This topic was one that presented itself at our pop up seminar in September. Email marketing is something that involves many guidelines and laws which you must follow to avoid being reported and damaging your business’s reputation. Spam filters can be a problem for those sending emails to clients but by understanding how they work; you can avoid ending up in the junk folder.
There’s no guaranteed way to avoid the spam filters but there are steps you can take to reduce the risk of going straight to junk mail. Spam filters consider a range of criteria to determine whether an email will pass and each one works slightly differently.

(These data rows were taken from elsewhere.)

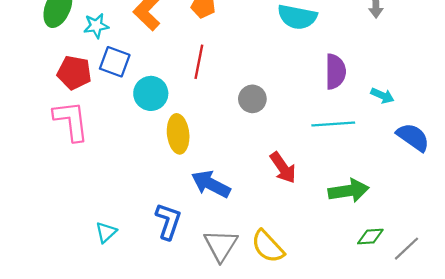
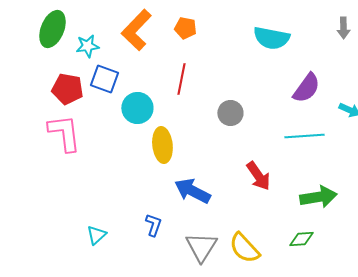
purple semicircle: (335, 72) -> (306, 88), turned 36
blue L-shape: (168, 221) -> (153, 225), size x0.7
green diamond: (370, 237) -> (301, 239), moved

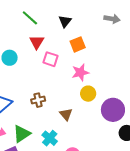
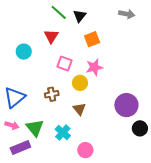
green line: (30, 18) -> (59, 12), moved
pink square: (51, 59) -> (64, 64), moved
yellow circle: (88, 94) -> (80, 83), moved
green triangle: (22, 134) -> (35, 128), turned -36

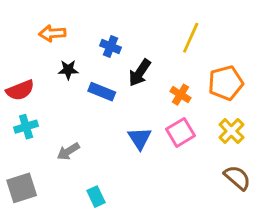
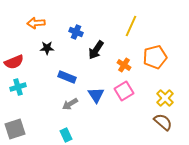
blue rectangle: (102, 92) -> (67, 77), moved
yellow cross: (231, 131) -> (165, 98), moved
gray arrow: (68, 151) -> (70, 104), moved

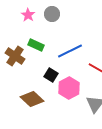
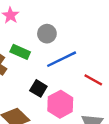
gray circle: (52, 14) -> (47, 34), moved

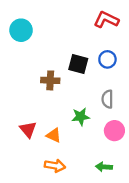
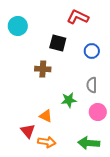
red L-shape: (106, 20) -> (78, 17), moved
black square: (78, 64) -> (58, 43), moved
red triangle: (28, 129) -> (28, 131), moved
green arrow: (104, 167) -> (89, 143), size x1.5

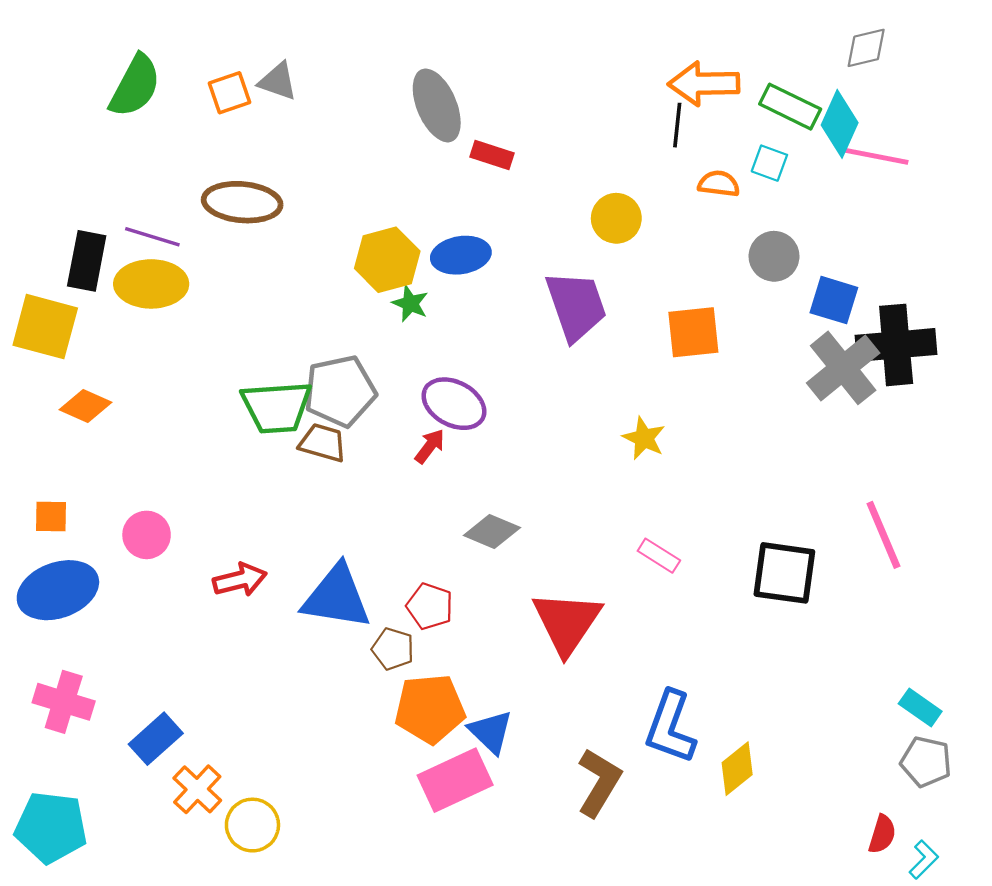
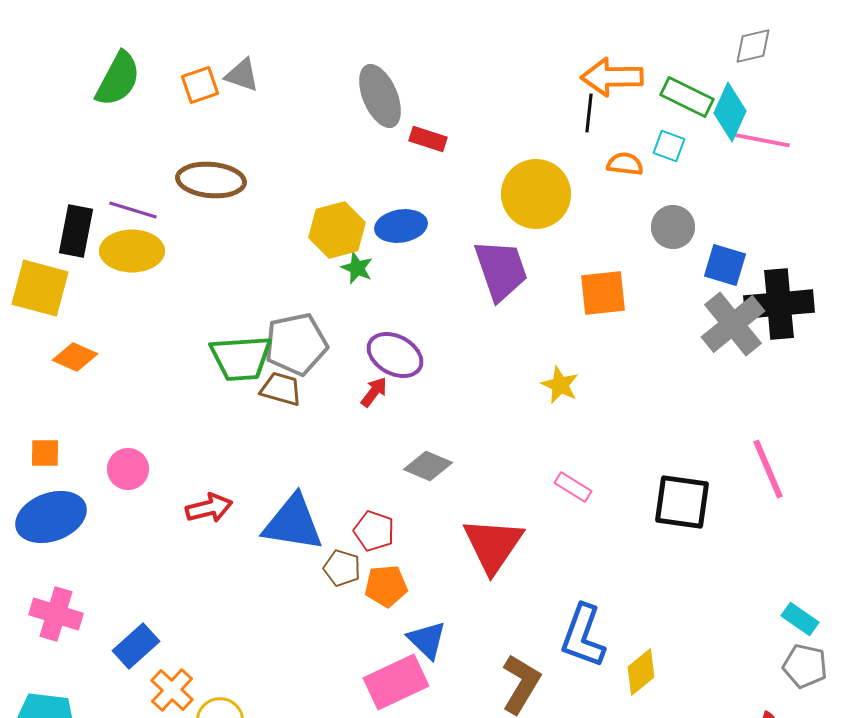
yellow circle: (616, 218) -> (536, 194), size x1.6
orange pentagon: (430, 709) -> (386, 586), moved, size x0.7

Things that spam filters may pick up on:
- IP address
If spam has been sent using your IP address before, this may be flagged by the spam filter.
- Sloppy coding
Some spam filters can be triggered by sloppy code, extra tags, or code pulled in from Microsoft Word. This can be avoided by working with a designer or using template for your email campaign.
- Campaign metadata
Spam filters want to know whether you actually know the email recipient. Use merge tags to personalize the To: field of your campaign, send through verified domains, and ask your recipients to add you to their address book.
- Content and formatting
Some spam filters will flag emails based on specific content or images they contain hwoever it isn’t always clear what will and what won’t trigger the spam filter.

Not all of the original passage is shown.